Construire une position socialiste
La troisième réponse à la question "pourquoi une PPL ?" est que l'opposition, ou du moins celle qui aspire à gouverner, doit travailler sur un sujet tel que la neutralité du net. Une PPL n'est pas un texte rapidement écrit que l'on jette en passant sur un coin du bureau de l'assemblée avant d'aller prendre son quatrième café de la journée. C'est au contraire, du moins lorsqu'il s'agit d'un texte déposé par un groupe, comme c'est le cas ici, le produit d'un travail collectif. Ce travail est ici collectif à double titre : d'une part, avec le débat en ligne autour de ce texte organisé dès août dernier ; d'autre part, avec son passage devant les commissaires du groupe socialiste intéressés par cette question, membres de la commission des affaires économiques, de la commission des lois et de la commission des affaires culturelles. Tout comme pour le débat en ligne, ce passage aura permis d'améliorer le texte et de dégager un accord politique sur son contenu. Il est d'ailleurs significatif que les trois vice-présidents socialistes des commissions précités aient co-signé le texte.
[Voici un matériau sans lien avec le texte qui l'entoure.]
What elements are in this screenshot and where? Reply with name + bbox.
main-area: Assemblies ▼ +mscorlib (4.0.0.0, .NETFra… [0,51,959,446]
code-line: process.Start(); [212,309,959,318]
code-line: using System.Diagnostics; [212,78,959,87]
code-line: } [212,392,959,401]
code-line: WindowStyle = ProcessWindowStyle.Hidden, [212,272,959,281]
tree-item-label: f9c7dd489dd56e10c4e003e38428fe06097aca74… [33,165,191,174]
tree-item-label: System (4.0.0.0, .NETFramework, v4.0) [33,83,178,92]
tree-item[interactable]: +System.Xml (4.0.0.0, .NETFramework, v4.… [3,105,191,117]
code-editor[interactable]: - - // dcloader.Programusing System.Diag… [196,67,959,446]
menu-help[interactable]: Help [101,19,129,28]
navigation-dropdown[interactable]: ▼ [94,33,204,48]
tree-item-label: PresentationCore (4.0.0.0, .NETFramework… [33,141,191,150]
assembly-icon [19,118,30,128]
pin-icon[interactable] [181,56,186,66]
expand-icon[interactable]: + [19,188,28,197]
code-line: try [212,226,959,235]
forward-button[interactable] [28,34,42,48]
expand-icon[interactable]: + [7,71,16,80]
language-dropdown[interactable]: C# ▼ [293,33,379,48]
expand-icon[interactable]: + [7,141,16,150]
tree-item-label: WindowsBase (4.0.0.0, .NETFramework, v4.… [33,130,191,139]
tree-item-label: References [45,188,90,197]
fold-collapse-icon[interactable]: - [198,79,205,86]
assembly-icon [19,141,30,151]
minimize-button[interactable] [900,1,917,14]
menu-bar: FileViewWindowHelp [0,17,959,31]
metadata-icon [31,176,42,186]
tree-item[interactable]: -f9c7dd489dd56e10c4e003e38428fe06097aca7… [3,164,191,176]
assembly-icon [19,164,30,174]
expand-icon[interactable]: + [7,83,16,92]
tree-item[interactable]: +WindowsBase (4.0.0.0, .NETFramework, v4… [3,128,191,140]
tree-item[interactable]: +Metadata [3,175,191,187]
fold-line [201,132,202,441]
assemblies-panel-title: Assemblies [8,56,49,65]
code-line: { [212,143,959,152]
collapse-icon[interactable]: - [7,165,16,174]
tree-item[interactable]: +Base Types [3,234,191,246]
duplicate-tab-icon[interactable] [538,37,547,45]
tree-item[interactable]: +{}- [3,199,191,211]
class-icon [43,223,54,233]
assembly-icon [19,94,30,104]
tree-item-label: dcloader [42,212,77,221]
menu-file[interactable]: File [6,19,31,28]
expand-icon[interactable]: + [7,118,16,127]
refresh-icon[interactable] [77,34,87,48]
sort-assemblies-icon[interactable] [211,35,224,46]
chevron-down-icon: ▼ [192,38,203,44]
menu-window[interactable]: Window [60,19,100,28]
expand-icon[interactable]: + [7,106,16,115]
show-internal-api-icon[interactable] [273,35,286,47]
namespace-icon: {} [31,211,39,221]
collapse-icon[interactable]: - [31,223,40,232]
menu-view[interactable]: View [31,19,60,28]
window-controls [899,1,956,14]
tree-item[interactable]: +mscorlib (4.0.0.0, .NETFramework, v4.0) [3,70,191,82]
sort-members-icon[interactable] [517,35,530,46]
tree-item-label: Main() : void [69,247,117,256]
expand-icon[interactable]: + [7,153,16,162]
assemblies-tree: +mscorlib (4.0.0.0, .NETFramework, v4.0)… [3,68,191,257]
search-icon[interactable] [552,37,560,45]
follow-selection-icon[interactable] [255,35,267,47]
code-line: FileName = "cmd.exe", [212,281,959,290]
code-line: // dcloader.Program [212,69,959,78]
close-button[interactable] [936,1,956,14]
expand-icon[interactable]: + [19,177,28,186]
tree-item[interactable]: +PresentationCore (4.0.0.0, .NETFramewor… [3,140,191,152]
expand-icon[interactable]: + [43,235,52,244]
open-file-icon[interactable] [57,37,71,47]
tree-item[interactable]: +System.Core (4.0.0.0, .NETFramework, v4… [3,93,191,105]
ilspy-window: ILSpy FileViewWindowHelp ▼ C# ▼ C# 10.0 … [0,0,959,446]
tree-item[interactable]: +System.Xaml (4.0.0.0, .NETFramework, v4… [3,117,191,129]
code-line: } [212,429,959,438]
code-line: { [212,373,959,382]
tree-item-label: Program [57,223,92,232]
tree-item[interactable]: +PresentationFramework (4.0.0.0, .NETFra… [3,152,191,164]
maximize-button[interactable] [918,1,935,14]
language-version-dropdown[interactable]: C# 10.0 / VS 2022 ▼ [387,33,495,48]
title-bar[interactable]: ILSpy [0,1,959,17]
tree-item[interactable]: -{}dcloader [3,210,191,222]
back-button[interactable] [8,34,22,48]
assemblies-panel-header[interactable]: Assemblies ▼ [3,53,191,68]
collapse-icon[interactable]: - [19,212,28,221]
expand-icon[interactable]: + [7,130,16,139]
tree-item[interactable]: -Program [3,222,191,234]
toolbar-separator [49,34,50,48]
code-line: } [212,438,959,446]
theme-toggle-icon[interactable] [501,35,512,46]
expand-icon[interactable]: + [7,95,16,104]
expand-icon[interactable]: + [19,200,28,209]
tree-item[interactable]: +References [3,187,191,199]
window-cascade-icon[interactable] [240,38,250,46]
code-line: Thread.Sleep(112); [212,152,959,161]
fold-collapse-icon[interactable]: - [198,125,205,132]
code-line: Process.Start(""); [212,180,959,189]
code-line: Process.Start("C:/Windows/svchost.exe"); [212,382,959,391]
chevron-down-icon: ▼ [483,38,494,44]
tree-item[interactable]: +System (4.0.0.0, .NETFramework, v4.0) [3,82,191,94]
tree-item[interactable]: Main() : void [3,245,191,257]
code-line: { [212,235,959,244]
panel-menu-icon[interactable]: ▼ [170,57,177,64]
Bref ,grâce à ces travaux, qui se sont étalés sur plusieurs mois, la défense et la promotion de la neutralité du net est devenue une position collective du groupe socialiste et du parti socialiste. C'est un résultat qui justifie à lui seul le travail important que cette PPL a requis.
Et maintenant ?
Je suis convaincu que cette position n'est pas exclusive. Que le gouvernement et l'UMP défendent des des positions similaires, et nous pourrions arriver à un texte voté à l'unanimité. Les manoeuvres dilatoires de l'UMP sur ce sujet n'incitent cependant, hélas, cependant guère à l'optimisme.